No smoke and mirrors
during honest presentation by tobacco company
By McKibben Jackinsky
A direct descendant of R.J. Reynolds Tobacco Company’s founder, Patrick Reynolds’ warnings against smoking are impossible to ignore. Painful firsthand experience, staggering statistics and an emotionally honest delivery create lasting impressions that have captivated audiences since the mid-1980s. Tomorrow, he winds up a three-stop Alaska tour, with a presentation at Ninilchik School. Sponsored by Ninilchik Traditional Council, Reynolds’ presentation is open to the public.
In addition to being the grandson of R.J. Reynolds, founder of the second largest tobacco company in the United States, Reynolds lost his father, his oldest brother and other relatives to cigarette-induced emphysema and lung cancer. Ignoring the dangers, Reynolds started smoking while in his teens.
Then, in 1979, he chose a different path. Privately, Reynolds sold his shares in the family’s tobacco empire. In 1986, he testified before Congress in support of banning tobacco advertising. In 1989, he founded The Foundation for a Smokefree America. That same year, he co-authored “The Gilded Leaf,” a family biography. In 1998, he produced “Straight Talk About Tobacco,” an educational video.
Believing that “we find our greatest glory in our deepest wound,” Reynolds opens his presentations by discussing the loss of his father, first through the divorce of his parents when he was a young boy. Reconnecting with his father years later, Reynolds discovered that his father was dying. The loss was painfully deep, but from it grew a motivation that shaped his future.
“My brothers were pretty angry about it at first,” he said of family reaction to his stand against smoking. “They were concerned I might be an embarrassment.” But that has not been the case. “I have received many awards, and they saw that I brought honor to the family name,” Reynolds said.

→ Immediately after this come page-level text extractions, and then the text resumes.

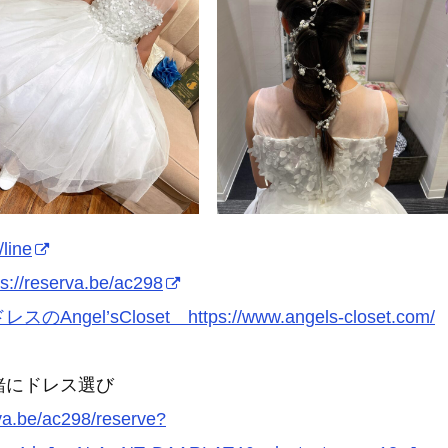
/line
ps://reserva.be/ac298
スのAngel’sCloset https://www.angels-closet.com/
緒にドレス選び
rva.be/ac298/reserve?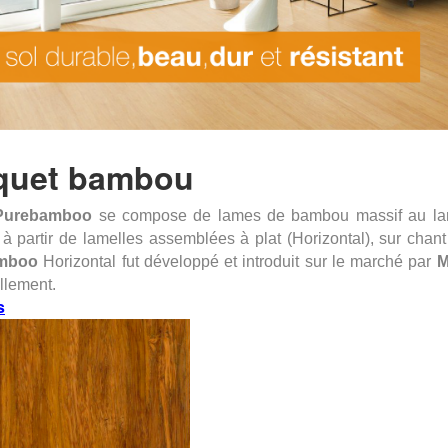
quet bambou
Purebamboo
se compose de lames de bambou massif au larg
 à partir de lamelles assemblées à plat (Horizontal), sur chant
mboo
Horizontal fut développé et introduit sur le marché par
ellement.
s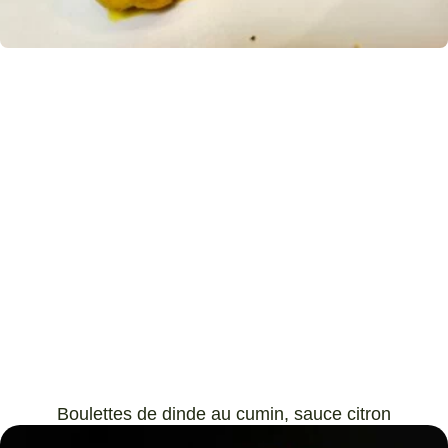
Boulettes de dinde au cumin, sauce citron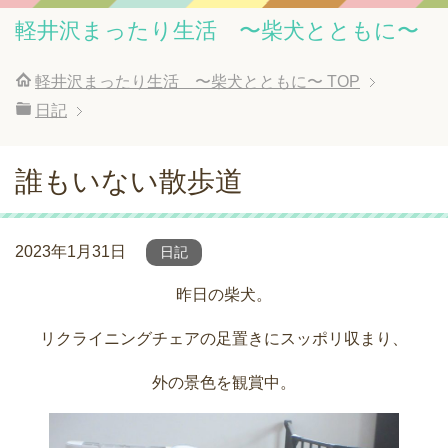
軽井沢まったり生活 〜柴犬とともに〜
軽井沢まったり生活 〜柴犬とともに〜
TOP
日記
誰もいない散歩道
2023年1月31日
日記
昨日の柴犬。
リクライニングチェアの足置きにスッポリ収まり、
外の景色を観賞中。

He has delivered his talk to more than 100,000 students. His video has been purchased by more than 3,500 schools and health departments, and has been viewed by more than one million junior and high school students.
The persuasive power of advertising gets hit with Reynolds’ spotlight. “How many know that when you see tobacco displays in convenience stores, the stores are getting paid to have them on display?” he asks, referring to the cigarette displays strategically placed next to the chewing gum and candy displays that catch the eyes of youngsters.
Boiling his presentation down to one message, it is that cigarettes are addictive. “Almost nobody starts smoking after 19 (years of age),” he said. How many cigarettes does it take to become addicted? According to a 2002 study, Reynolds said, 11- to 13-year-olds became addicted within as little as two weeks. “Once you get hooked, you can’t stop,” Reynolds said. “Hear me and hear me well.”
Hear also Reynolds’ message of hope. “I have a vision that one day we are going to have a tobacco-free society,” he said. “A society free of parents who die early because of smoking, free of special interests like big tobacco. Those things are coming one day, because you are the future.” And that, he said, is reason to look forward to the future, “because the future is looking great if you don’t smoke and don’t do drugs. Hold onto your health for those incredible years ahead.”
Char Florence, Ninilchik Traditional Council’s youth alcohol prevention program manager and alcohol director said, “We wanted to do something for the whole community, not just for the school. (Reynolds) is very, very anti-tobacco, which I think is marvelous considering he was heir to the throne. That’s incredible.”
Reynolds presentation begins at Ninilchik School at 2 p.m., tomorrow.